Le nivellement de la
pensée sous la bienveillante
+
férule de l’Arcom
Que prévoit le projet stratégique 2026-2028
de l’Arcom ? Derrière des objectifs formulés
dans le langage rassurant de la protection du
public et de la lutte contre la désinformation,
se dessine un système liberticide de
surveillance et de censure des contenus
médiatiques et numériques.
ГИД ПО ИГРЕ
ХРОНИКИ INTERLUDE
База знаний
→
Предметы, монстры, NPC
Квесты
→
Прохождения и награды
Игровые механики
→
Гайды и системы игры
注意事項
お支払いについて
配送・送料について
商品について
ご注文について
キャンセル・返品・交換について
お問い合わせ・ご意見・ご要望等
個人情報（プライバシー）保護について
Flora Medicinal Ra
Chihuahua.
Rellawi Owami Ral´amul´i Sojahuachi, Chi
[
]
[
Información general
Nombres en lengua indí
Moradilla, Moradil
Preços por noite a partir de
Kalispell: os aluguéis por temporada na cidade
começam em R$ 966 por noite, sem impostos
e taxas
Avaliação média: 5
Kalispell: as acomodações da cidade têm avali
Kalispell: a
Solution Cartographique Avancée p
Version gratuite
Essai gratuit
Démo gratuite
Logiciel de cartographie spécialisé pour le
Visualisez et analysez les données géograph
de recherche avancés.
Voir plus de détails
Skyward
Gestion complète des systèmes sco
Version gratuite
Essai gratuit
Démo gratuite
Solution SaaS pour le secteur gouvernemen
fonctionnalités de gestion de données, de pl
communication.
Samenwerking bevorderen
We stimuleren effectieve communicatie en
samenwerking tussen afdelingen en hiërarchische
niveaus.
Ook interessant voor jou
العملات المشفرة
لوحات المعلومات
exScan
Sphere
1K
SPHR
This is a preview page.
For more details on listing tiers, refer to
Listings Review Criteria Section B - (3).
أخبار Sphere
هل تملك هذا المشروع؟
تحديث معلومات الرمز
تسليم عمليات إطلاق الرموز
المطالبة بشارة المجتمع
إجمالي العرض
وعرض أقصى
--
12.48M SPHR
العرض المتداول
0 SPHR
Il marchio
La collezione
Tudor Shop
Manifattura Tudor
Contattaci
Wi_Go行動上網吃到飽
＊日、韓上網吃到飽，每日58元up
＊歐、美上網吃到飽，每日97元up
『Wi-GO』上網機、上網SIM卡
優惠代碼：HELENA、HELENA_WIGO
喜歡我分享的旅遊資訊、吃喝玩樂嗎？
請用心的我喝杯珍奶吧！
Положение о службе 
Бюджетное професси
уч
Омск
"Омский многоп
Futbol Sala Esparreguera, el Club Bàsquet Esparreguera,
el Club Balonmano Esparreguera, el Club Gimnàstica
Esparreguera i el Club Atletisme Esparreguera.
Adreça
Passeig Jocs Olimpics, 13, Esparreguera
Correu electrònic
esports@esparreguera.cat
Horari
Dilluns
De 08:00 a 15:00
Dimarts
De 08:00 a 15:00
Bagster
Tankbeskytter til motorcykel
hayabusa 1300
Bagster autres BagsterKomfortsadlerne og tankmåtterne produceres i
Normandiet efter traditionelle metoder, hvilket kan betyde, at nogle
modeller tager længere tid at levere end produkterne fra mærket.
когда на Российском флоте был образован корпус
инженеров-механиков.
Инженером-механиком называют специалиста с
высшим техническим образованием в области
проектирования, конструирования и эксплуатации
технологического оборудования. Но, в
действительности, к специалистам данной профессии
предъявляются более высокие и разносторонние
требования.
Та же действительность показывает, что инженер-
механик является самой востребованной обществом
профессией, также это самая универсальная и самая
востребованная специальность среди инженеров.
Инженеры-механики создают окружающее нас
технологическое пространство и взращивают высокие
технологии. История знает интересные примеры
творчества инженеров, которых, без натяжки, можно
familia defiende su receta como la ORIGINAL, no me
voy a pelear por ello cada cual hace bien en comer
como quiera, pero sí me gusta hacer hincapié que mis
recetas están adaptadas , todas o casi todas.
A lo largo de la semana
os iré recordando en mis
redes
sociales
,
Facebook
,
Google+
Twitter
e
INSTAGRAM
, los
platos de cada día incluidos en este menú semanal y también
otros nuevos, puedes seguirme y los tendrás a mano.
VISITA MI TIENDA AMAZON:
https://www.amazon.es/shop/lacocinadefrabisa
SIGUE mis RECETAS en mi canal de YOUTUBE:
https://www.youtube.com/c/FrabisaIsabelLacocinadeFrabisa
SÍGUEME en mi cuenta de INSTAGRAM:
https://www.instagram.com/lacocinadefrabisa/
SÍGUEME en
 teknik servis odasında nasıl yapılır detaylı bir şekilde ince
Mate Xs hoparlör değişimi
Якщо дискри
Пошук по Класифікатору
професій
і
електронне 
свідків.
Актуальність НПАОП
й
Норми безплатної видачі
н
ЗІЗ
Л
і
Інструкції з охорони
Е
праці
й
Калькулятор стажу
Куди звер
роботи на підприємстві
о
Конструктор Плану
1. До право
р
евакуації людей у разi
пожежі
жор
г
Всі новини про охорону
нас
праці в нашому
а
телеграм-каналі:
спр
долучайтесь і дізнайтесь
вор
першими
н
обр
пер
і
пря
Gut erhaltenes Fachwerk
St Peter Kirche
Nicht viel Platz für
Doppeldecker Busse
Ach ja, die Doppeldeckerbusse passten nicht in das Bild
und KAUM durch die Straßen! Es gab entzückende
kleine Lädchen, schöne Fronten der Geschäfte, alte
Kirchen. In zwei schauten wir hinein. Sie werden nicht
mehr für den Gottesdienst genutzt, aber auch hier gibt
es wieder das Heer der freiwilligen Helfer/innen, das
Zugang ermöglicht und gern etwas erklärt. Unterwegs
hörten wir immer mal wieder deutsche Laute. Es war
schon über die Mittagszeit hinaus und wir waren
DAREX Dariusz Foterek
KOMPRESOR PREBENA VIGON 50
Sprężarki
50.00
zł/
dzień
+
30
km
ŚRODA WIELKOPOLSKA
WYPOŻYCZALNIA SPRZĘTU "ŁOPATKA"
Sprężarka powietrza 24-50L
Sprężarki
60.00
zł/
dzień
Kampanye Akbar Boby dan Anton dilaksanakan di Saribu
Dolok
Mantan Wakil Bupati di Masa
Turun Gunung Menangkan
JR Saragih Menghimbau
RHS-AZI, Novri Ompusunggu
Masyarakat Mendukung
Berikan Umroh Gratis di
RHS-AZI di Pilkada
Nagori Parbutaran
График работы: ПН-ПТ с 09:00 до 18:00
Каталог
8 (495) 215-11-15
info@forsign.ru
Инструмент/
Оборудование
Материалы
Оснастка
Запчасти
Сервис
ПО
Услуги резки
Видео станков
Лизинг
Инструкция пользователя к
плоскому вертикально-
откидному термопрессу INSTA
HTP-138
+++
→ **Prompt**
Your answer should reproduce each line of the listing that holds the word "механики".

→ **Answer box**
Игровые механики
Инженеры-механики создают окружающее нас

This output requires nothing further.